The Age Of Information

Posted: February 15, 2013

Rural Pen

When I was first married, I didn’t know how to cook. On many afternoons, I walked down the block to a telephone booth, called my mother and asked her culinary questions: How long it took to bake a small ham or how to make coleslaw.

She was happy to help. We usually talked a few minutes about other things — homemaking issues, her day, my day — and then said goodbye.

Now, of course, I Google it.

In the past few days, I have Googled recipes for Pasta fagioli, the lyrics to a Jan Crist album, an author I may be related to, how to know when maple syrup is done boiling, Valentine gifts to crochet, the Museum of Broken Relationships and the menu for a Harrisonburg restaurant. That’s just to name a few.

To get this information, I did not have to leave my house, call anyone or send for it in the mail. I did not have to wait. A few seconds passed from the moment I wanted the information to the moment it appeared on my screen.

I did not have to experience any discomfort about my lack of knowledge, impatience at having to wait or anxiety about whether or not I would find the information.

We have gained access to almost any information we want, day or night, within seconds. But what have we lost?

“Information, once rare and cherished like caviar, is now plentiful and taken for granted like potatoes,” writes David Shenk in “Data Smog.”

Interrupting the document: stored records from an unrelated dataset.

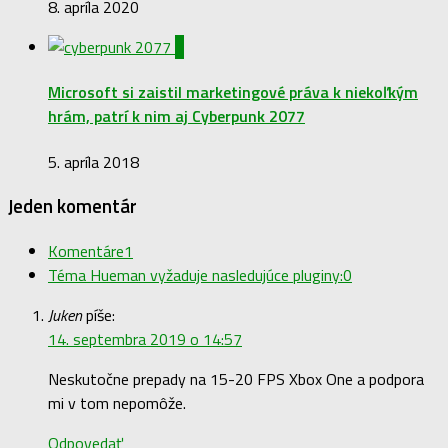
8. apríla 2020
1
Microsoft si zaistil marketingové práva k niekoľkým
hrám, patrí k nim aj Cyberpunk 2077
5. apríla 2018
Jeden komentár
Komentáre
1
Téma Hueman vyžaduje nasledujúce pluginy:
0
Juken
píše:
14. septembra 2019 o 14:57
Neskutočne prepady na 15-20 FPS Xbox One a podpora
mi v tom nepomôže.
Odpovedať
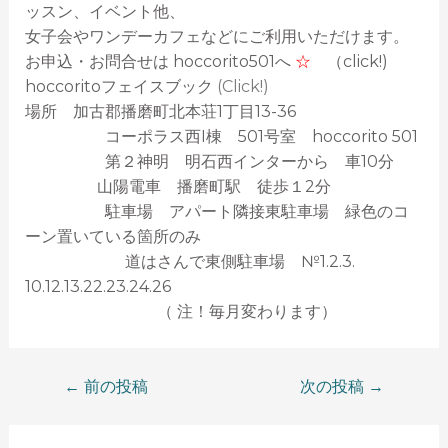
ッスン、イベント他、
女子会やワンデーカフェなどにご利用いただけます。
お申込・お問合せは hoccorito501へ
☆
（click!)
hoccoritoフェイスブック
(Click!)
場所 加古郡播磨町北本荘1丁目13-36
コーポラス西I棟 501号室 hoccorito 501
第２神明 明石西インターから 車10分
山陽電車 播磨町駅 徒歩１2分
駐車場 アパート隣接東駐車場 緑色のコ
ーン置いている箇所のみ
道はさんで東側駐車場 №1.2.3.
10.12.13.22.23.24.26
（ 注！毎月変わります）
←
前の投稿
次の投稿
→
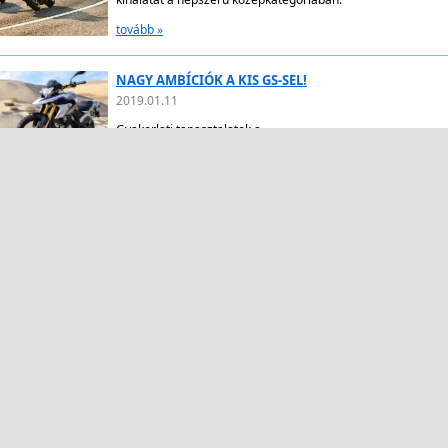
Dainese ruházat nagy választékban a Full-Gas-ban!
2020.04.14
Kattints és nézz körül webshopunkban!
tovább »
Az új BMW F 900 R és F 900 XR
2020.03.07
Az új F 900 R Dynamic Roadster-rel és az F 900 XR Adventu
kínálatát a népszerű középkategóriában.
tovább »
NAGY AMBÍCIÓK A KIS GS-SEL!
2019.01.11
Gyakorlati tapasztalatok a
BMW G 310 GS-sel
tovább »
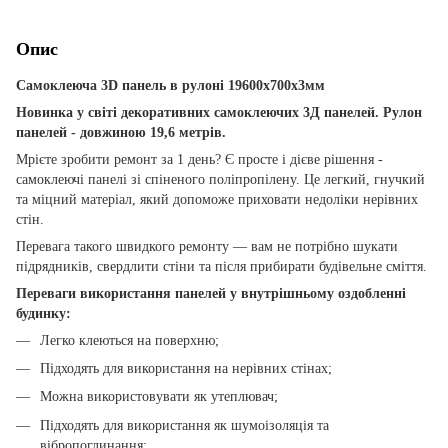
Опис
Самоклеюча 3D панель в рулоні 19600x700x3мм
Новинка у світі декоративних самоклеючих 3Д панелей. Рулон
панелей - довжиною 19,6 метрів.
Мрієте зробити ремонт за 1 день? Є просте і дієве рішення -
самоклеючі панелі зі спіненого поліпропілену. Це легкий, гнучкий
та міцний матеріал, який допоможе приховати недоліки нерівних
стін.
Перевага такого швидкого ремонту — вам не потрібно шукати
підрядників, свердлити стіни та після прибирати будівельне сміття.
Переваги використання панелей у внутрішньому оздобленні
будинку:
Легко клеються на поверхню;
Підходять для використання на нерівних стінах;
Можна використовувати як утеплювач;
Підходять для використання як шумоізоляція та
вібропоглинання;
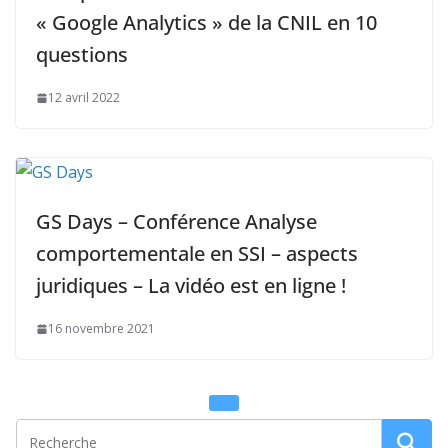
« Google Analytics » de la CNIL en 10
questions
12 avril 2022
GS Days – Conférence Analyse
comportementale en SSI – aspects
juridiques – La vidéo est en ligne !
16 novembre 2021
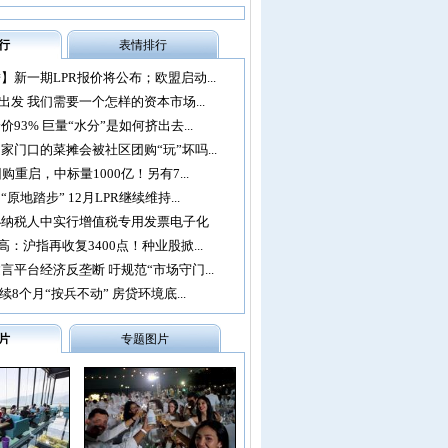
行
表情排行
】新一期LPR报价将公布；欧盟启动...
再出发 我们需要一个怎样的资本市场...
93% 巨量“水分”是如何挤出去...
家门口的菜摊会被社区团购“玩”坏吗...
购重启，中标量1000亿！另有7...
原地踏步” 12月LPR继续维持...
办纳税人中实行增值税专用发票电子化
：沪指再收复3400点！种业股掀...
言平台经济反垄断 吁规范“市场守门...
续8个月“按兵不动” 房贷环境底...
片
专题图片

Of the things I’ve recently Googled, what information did I really need?

I have cookbooks with recipes for pasta fagioli. If I really had to have the Jan Crist lyrics, I would have listened to the song a few times, pen and paper in hand. I could have telephoned my cousin David, the family genealogist, to ask if we were related to the author. I would have relied on my wits and experience in judging whether the maple sap was at the syrup stage.

I did not find any quick Valentine’s gifts to crochet. To find the Museum of Broken Relationships, I would have to go to the library. For the menu, I’d have to take a chance and go to the restaurant.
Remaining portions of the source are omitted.